読者の方は「何をそこまでクソ真面目に考えるのか?理屈抜きで楽しめばいいじゃない」と、思われるかも知れないが、私は皆さんに少しでも多くの良質な音楽と出会って欲しいし、それを「どう楽しんでもらうか?」ということを一番大切に思って文章を書く者として、音楽について深く考察する義務がある。
それに、これは性質上だが、こうやって真剣に思考して悩むことが実は凄く「楽しいこと」だったりする。
さて、私のこの「何故?」を紐解く重要なキィは、多くの哲学書に埋もれた本棚の奥の意外なところにあった。
それは、幼い頃から「必須科目」として読んでいた「易経」や「老子」、それに陰陽五行説関係の本たちだ。
陰陽五行説 学問
東洋には「陰陽五行説」という思想がある。
「陰陽」といえば我が国では陰陽師とか陰陽道とかのイメージで、何やらオカルトやまじないめいた怪しげなものとお思いの方も多いと思うが、古代中国で生まれた陰陽五行説は、まず道徳であり、自然科学であり、、物理学であり、環境工学であり、心理学である。
つまり「学問」が体系付けられて分類される以前の時代の、総合的な学問のようなものだと思ってほしい。
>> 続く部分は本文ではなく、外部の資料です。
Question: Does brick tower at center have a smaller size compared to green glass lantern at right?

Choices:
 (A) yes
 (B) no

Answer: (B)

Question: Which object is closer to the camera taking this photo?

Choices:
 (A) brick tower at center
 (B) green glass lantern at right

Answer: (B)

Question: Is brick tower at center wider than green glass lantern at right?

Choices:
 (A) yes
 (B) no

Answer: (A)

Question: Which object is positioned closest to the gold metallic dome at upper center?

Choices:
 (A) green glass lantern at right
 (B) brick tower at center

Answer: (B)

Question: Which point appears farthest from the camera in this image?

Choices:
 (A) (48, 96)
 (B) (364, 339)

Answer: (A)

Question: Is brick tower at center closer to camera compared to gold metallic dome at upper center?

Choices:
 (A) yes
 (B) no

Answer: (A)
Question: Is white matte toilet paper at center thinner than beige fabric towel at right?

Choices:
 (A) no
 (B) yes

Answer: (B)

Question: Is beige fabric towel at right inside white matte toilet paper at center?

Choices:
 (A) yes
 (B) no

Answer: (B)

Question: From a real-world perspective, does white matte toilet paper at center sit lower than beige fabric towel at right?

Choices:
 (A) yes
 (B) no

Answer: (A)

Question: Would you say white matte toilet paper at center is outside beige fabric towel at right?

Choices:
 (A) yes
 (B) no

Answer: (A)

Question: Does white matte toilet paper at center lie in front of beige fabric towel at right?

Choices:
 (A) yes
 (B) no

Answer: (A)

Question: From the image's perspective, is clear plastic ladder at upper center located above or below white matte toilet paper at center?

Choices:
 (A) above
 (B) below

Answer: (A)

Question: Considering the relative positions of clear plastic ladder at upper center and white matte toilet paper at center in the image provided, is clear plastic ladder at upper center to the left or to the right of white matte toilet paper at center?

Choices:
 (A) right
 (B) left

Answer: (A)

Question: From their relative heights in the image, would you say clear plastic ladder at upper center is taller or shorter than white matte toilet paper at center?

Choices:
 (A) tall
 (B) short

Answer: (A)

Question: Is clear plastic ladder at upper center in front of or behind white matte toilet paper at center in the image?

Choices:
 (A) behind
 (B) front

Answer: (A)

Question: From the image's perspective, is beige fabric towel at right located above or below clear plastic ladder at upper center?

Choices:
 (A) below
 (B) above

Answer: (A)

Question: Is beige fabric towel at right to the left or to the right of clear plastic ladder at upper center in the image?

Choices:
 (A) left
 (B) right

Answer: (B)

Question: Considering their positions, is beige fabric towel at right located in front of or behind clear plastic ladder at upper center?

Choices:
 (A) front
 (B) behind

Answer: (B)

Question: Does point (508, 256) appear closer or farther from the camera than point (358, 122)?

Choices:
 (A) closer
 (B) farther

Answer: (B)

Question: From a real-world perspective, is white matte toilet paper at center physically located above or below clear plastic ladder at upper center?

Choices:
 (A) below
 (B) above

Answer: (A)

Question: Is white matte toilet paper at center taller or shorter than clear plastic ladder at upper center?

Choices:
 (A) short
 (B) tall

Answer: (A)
風水や卦は、この陰陽五行の思想に基づいたものであるし、身近なところでは暦の中の「曜日」なんかも、陰陽五行説のほんの一部を発展/アレンジさせたものある。
陰 陽 コントラスト
陰陽五行の根幹にある物の考え方をものすごくざっくり言い表すと、
『大自然の大きな摂理から、人間社会の細かな事象に到るまで、すべての事柄に陰極と陽極が存在し、その両極が互いに作用することで理力が生まれ、物事は動いて行くよ。世の中にはパッと見てすぐにそれと判らんよーな曖昧なものがとても多かったりするけれども、それこそ陰と陽が混ざり合って互いに影響を与え合っている姿そのものだから、曖昧なままでいいんだよ』
と、いうものだ。
『曖昧なものは曖昧でいい。むしろその“曖昧”の中にある陰と陽のコントラストを見極めて楽しみなさい』
というこの思想は、私の「何故?」を心地良く解いてくれた。
その考えを根幹に持って音楽と対峙すると、実に楽しいし、音楽の奥底にある精妙で不可視の部分から「伝わってくるもの」がより細かく「分かる」のだ。
音楽観 陰陽五行 西洋哲学
例えば
「あ、マイルス・デイヴィスって“陰”だよね、でも新しい音楽をどんどん取り入れたり、ポップスやったりする姿勢は”陽”だね」
とか
「アメリカン・ロックはパワフルでワイルドなバンド(陽)が多いけど、ニルヴァーナとかヴェルヴェット・アンダーグラウンドみたいな屈折した”陰”のバンドが流れを変えることがあるよね」
とか。
もっと単純に「サザンオールスターズはすっごく明るくてポジティブな音楽作ってるけど、桑田圭祐のソロ・アルバムは時々ゾッとするようなシュールな曲が入ってる。あ、サザンの歌詞もよくよく読んだらシュールだわこれ」
とか。
読者の皆さんには、別に陰陽五行の勉強をしなさいとはいわない(実際面倒臭いからオススメはしない)が、音楽を聴くときに、基準として「陰と陽」というモノサシを頭の隅に置いて音楽と対峙して欲しい。
陰陽五行の考え方は、私の音楽観を豊かに拡げてくれた。
と、思ったら実は逆だ。
音楽こそが、西洋哲学や陰陽五行説を私に学ばせて、理解や吸収を後押ししてくれたのだった。